North Georgia trip recap – Day 2


On Friday we found ourselves on new water, well, new water to us. I had gotten a recommendation from a friend a few years ago on a creek that I have been meaning to try, but never got around to it. It was a bit further from the cabin than some of our favorites so it has always been put on the back burner. Wild rainbows and browns were what we were after, with hopefully a few above average fish. It took a bit of navigating to find and then a bit more navigating to find the trail. The plan was to hike downstream, then fish back to the car. Here is what we were greeted with upon entering the water:

The rainbows were certainly there:

Then Blake caught a surprise brookie! I didn’t think we would see one in the main stem of the stream we were fishing, I had heard of some TU stream improvement work on a trib though, so it wasn’t out of the question. It was a welcome surprise.

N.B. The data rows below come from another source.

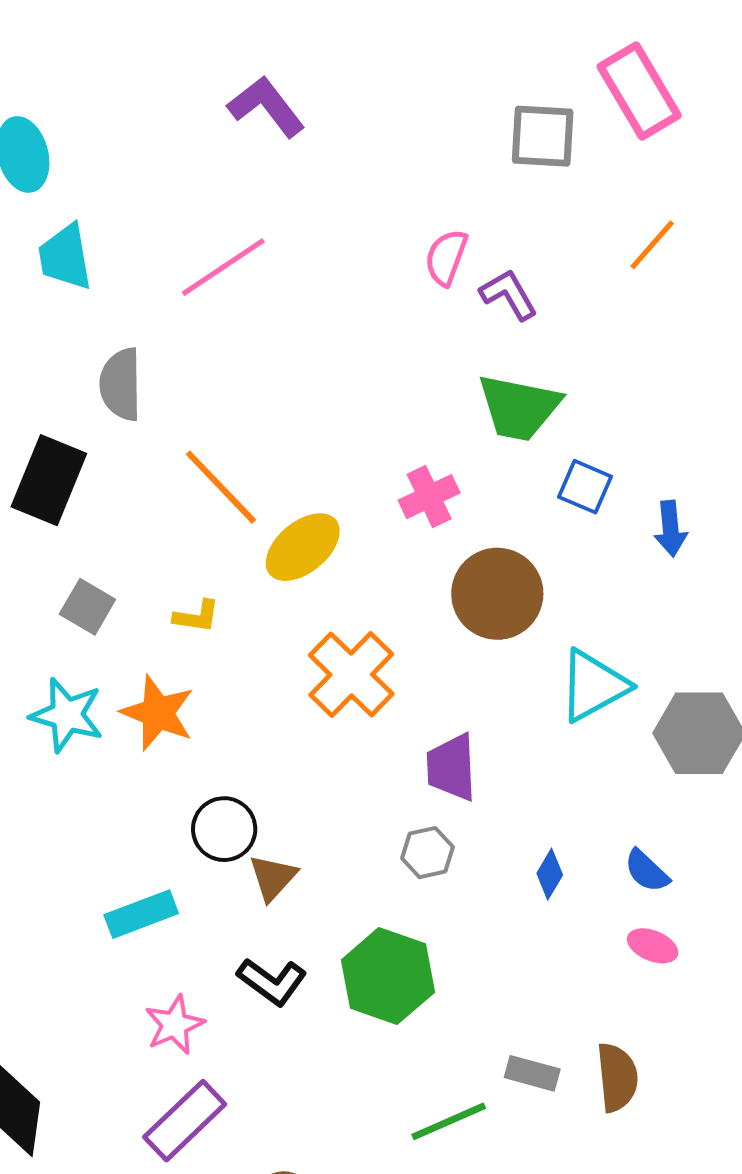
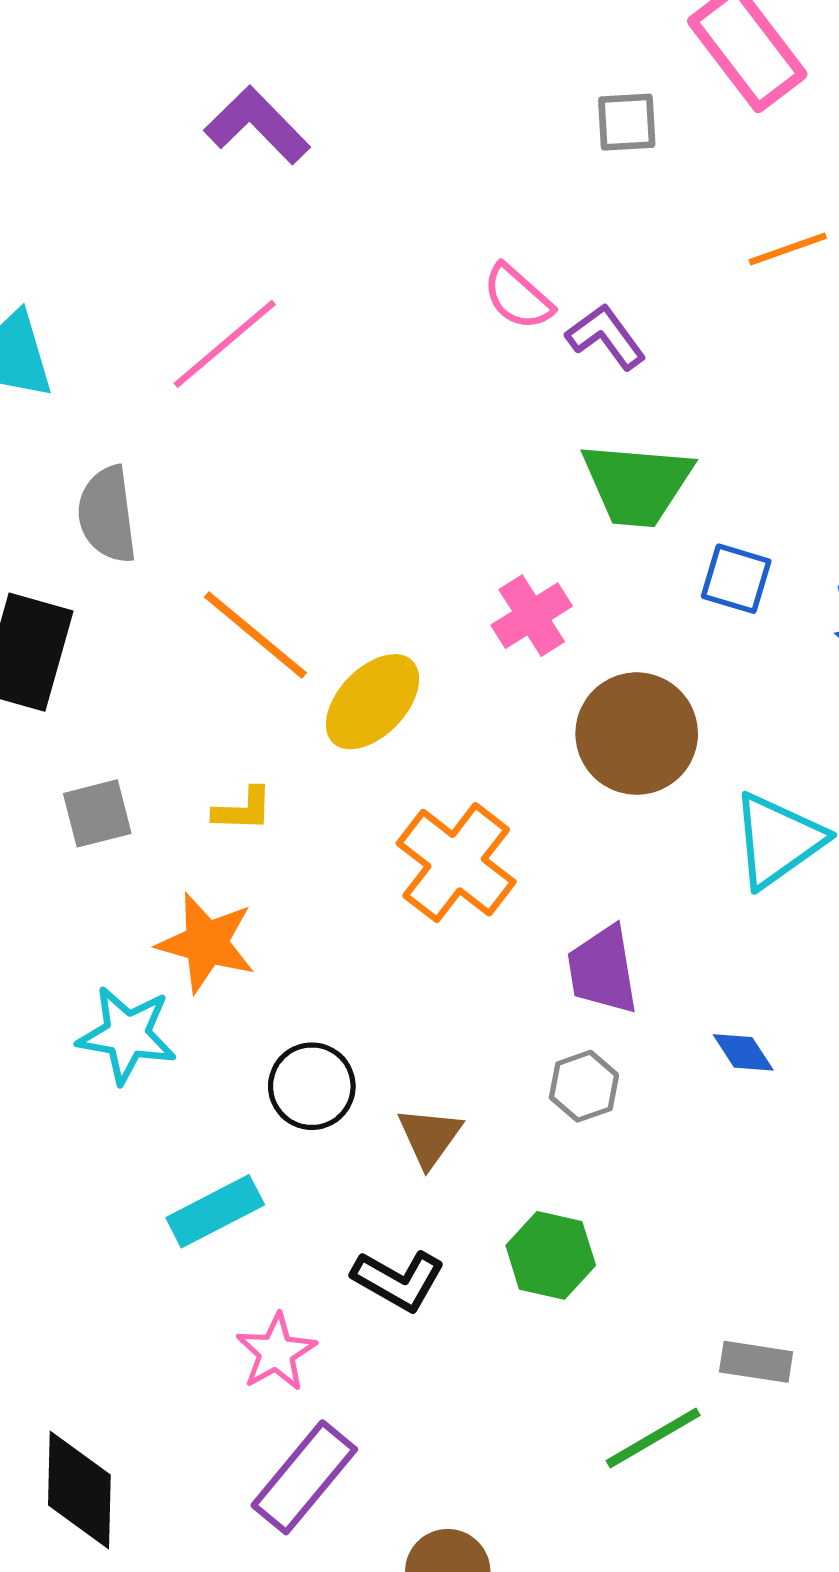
gray square: (543, 136) -> (627, 122), size x0.7
orange line: (652, 245) -> (788, 249), turned 36
pink semicircle: (446, 257) -> (518, 297), turned -62
gray square: (87, 607) -> (97, 813), turned -38
cyan star: (67, 715) -> (127, 1035), moved
blue diamond: (550, 874) -> (743, 1052), moved, turned -57
brown triangle: (273, 877) -> (430, 1137), moved
green hexagon: (388, 976) -> (551, 1255), size x0.7

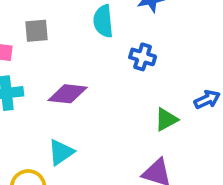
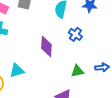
purple diamond: (68, 94) -> (46, 46), moved, turned 70

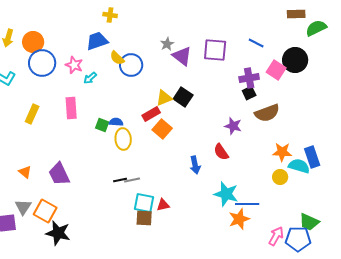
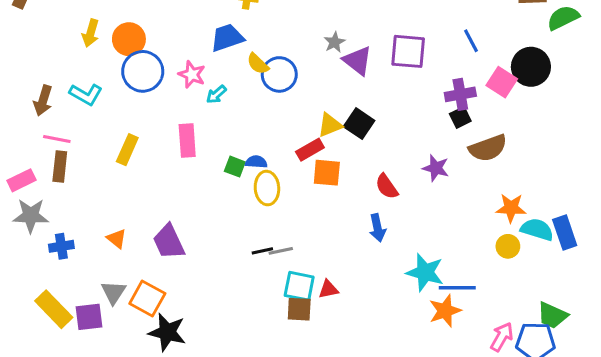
blue line: (256, 43) -> (471, 41), turned 35
orange square: (162, 129) -> (327, 173), turned -36
red semicircle: (221, 152) -> (387, 186), moved
blue rectangle: (312, 157) -> (565, 232), moved

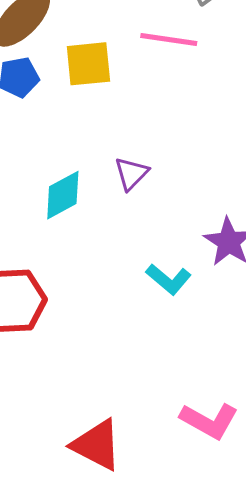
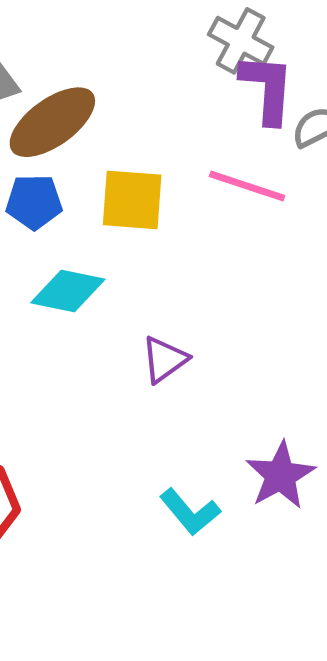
cyan diamond: (63, 195) -> (68, 291), moved, turned 30

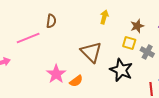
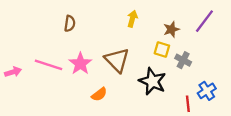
pink line: (28, 38) -> (48, 65), moved, turned 40
pink star: (56, 74) -> (80, 64), moved

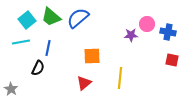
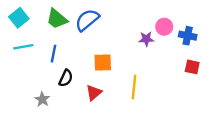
cyan square: (27, 20) -> (19, 18), moved
black semicircle: (38, 68) -> (66, 78), moved
gray star: (11, 89) -> (42, 99), moved

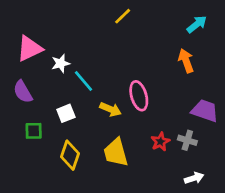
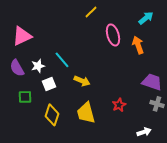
white star: (61, 63) -> (38, 66), moved
pink ellipse: (139, 96) -> (113, 35), moved
gray cross: (187, 140) -> (157, 104), moved

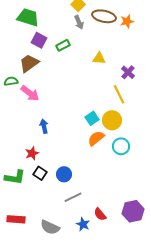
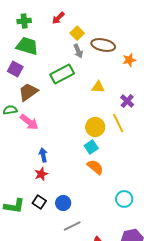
orange star: (127, 21) -> (129, 60), moved
purple square: (39, 40) -> (15, 69), moved
green rectangle: (63, 45) -> (62, 74), size x1.6
yellow circle: (112, 120) -> (95, 127), moved
orange semicircle: (96, 138) -> (95, 167), turned 78
cyan circle: (121, 146) -> (124, 199), moved
red star: (32, 153) -> (41, 174), moved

We fished on up, hoping to get into some browns to get Blake a slam. As we fished up the rainbows were getting bigger.

We ended the day without catching a brown, but Blake got an unexpected brookie which was pretty cool, Georgia’s native trout. We enjoyed the new creek and left another section to fish for us to fish some other time. Two fish stood out on this day, besides the brookie, one really colored up bow that I caught and Blake’s “brokeback” bow” that looked like an eel. The fly of the day for me was an Adams trude, which carried over into Saturday until I broke it off on a tree (which happens often if you’re not careful, or frustrated).

We stopped at Ingles on the way home and stocked up on some local beer while we’re in town. Upon arriving back at the cabin and cracking open a fresh brew we hear Dad holler from down at the creek, it looked like he had a nice trout on. When we got down there we found out it was a big rainbow that Dad watched rise to a few flies. The only floating fly he had in his vest was a small white popper, better suited for bream. He tied it on anyway and put a drift in front of the fish, and he ate it. Trout on a popper, who knew?